Complete step by step solution
We know that work done is equal to product of pressure and volume change and hence, we can write W= P $ {{\Delta }} $ V
But in the question, pressure and volume is not given. So, we can use the ideal gas equation for this.
According to ideal gas equation:
 $ {{PV = nRT}} $
Which implies that:
 $ {{P}}\Delta {{V = }}\Delta {{nRT}} $
Where $ {{\Delta n}} $ = change in number of moles of gaseous substance.
R= universal gas constant.
T= temperature in K
We can now rewrite the enthalpy equation as:
 $ {{\Delta H = \Delta U + }}\Delta {{nRT}} $ ............................(1)
Let us now write a balanced chemical equation of combustion of methane:
 $ {{C}}{{{H}}_{{4}}}{{(g) + 2}}{{{O}}_{{2}}}{{(g)}} \to {{C}}{{{O}}_{{2}}}{{(g) + 2}}{{{H}}_{{2}}}{{O(l)}} $
 $ {{\Delta n}} $ = number of moles of gaseous product – number of moles of gaseous reactant
 $ {{\Delta n = }}1 - (2 + 1) = - 2 $
Substituting the values in equation 1, we get:
 $ {{\Delta H = \Delta U + }}\Delta {{nRT}} $
 $ {{\Delta H}} = - 900 + ( - 2) \times 0.0083 \times 300 = - 900 - 5 = - 905 $ KJ/mol which is nearly equal to $ {{ - 900}} $ kJ/mol.

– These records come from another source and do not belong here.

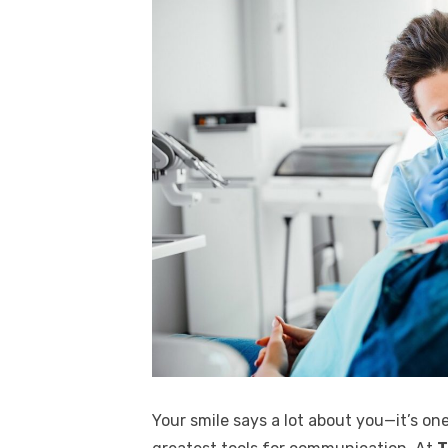
Your smile says a lot about you—it’s one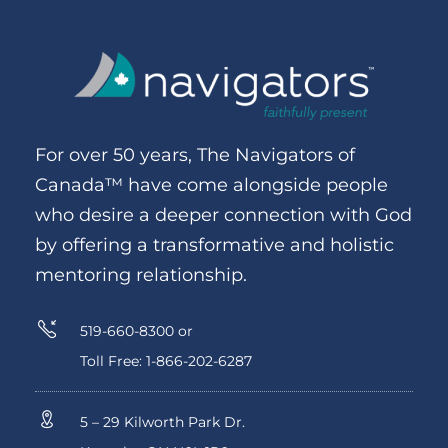
For over 50 years, The Navigators of
Canada™ have come alongside people
who desire a deeper connection with God
by offering a transformative and holistic
mentoring relationship.
519-660-8300 or
Toll Free: 1-866-202-6287
5 – 29 Kilworth Park Dr.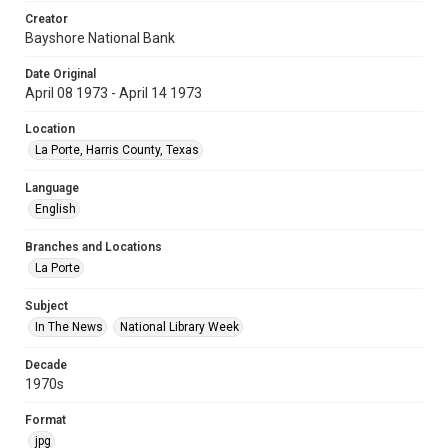
Creator
Bayshore National Bank
Date Original
April 08 1973 - April 14 1973
Location
La Porte, Harris County, Texas
Language
English
Branches and Locations
La Porte
Subject
In The News
National Library Week
Decade
1970s
Format
jpg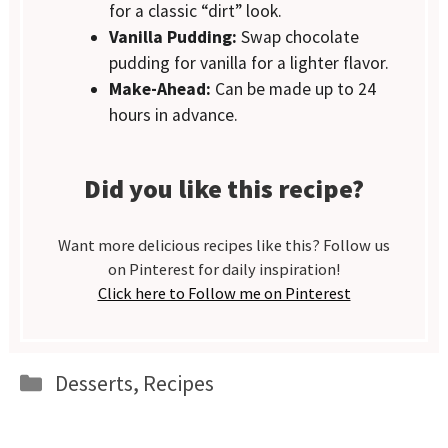
for a classic “dirt” look.
Vanilla Pudding:
Swap chocolate
pudding for vanilla for a lighter flavor.
Make-Ahead:
Can be made up to 24
hours in advance.
Did you like this recipe?
Want more delicious recipes like this? Follow us
on Pinterest for daily inspiration!
Click here to Follow me on Pinterest
Categories
Desserts
,
Recipes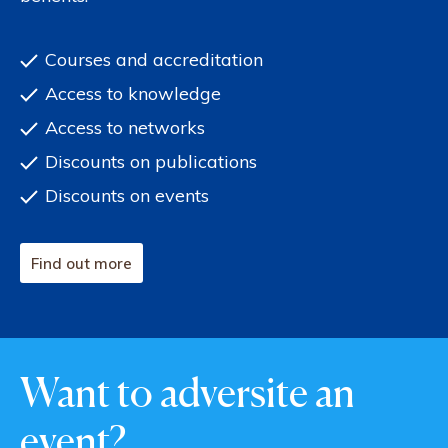
Courses and accreditation
Access to knowledge
Access to networks
Discounts on publications
Discounts on events
Find out more
Want to adversite an
event?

Hence, the correct option is option C.

Note
In these type of questions where heat of formation, combustion and etc. are given, and we are asked to find out heat of enthalpy, we should use the equation $ {{\Delta H = \Delta U + W}} $ and modify W according to the conditions given in the question.